The weather is taking a turn for the next couple days with rain in the forecast, although we didn’t have to return the boat to its home until wed, we assessed the weather and tides and decided to head her back to home to Maple Bay a day early…a 3 -ish hour trek and there was no one on the water except the ferries, the entire way back to Maple Bay. We took the extra day in the boat slip to do 4 loads of laundry, fill up propane and gas for the next user and clean the boat from top to bottom. Both Todd and I were suffering long covid the entire time – coughing, hacking, snot rockets…all the things.

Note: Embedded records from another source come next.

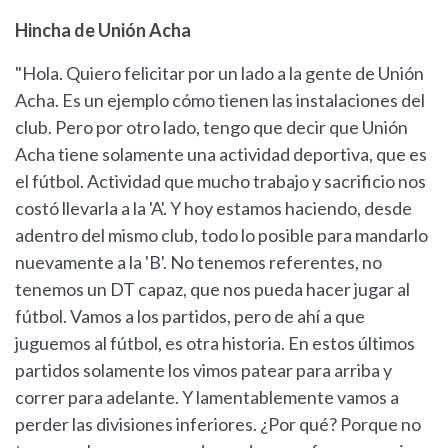
Hincha de Unión Acha
"Hola. Quiero felicitar por un lado a la gente de Unión
Acha. Es un ejemplo cómo tienen las instalaciones del
club. Pero por otro lado, tengo que decir que Unión
Acha tiene solamente una actividad deportiva, que es
el fútbol. Actividad que mucho trabajo y sacrificio nos
costó llevarla a la 'A'. Y hoy estamos haciendo, desde
adentro del mismo club, todo lo posible para mandarlo
nuevamente a la 'B'. No tenemos referentes, no
tenemos un DT capaz, que nos pueda hacer jugar al
fútbol. Vamos a los partidos, pero de ahí a que
juguemos al fútbol, es otra historia. En estos últimos
partidos solamente los vimos patear para arriba y
correr para adelante. Y lamentablemente vamos a
perder las divisiones inferiores. ¿Por qué? Porque no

WOW! We couldn’t have asked for better weather or water in October for our first ever, on our own fall cruise! I don’t even know if we could tell you which place(s) were our faves…everyday we got to go someplace new and it was equally if not better than the day before. Very lucky and blessed we get to see and be with nature in places that not everyone can get to. We can’t wait to go back next spring!
WOW! You guys are living life to the fullest. Such an amazing water adventure. Good for you guys. Thanks so much for sharing
Love all the pics and scenery! Looks like an amazine time 🙂 Thanks for sharing
Thanks for sharing Jill. Quite the trip and certainly a variety of experiences, especially for someone from the Prairies.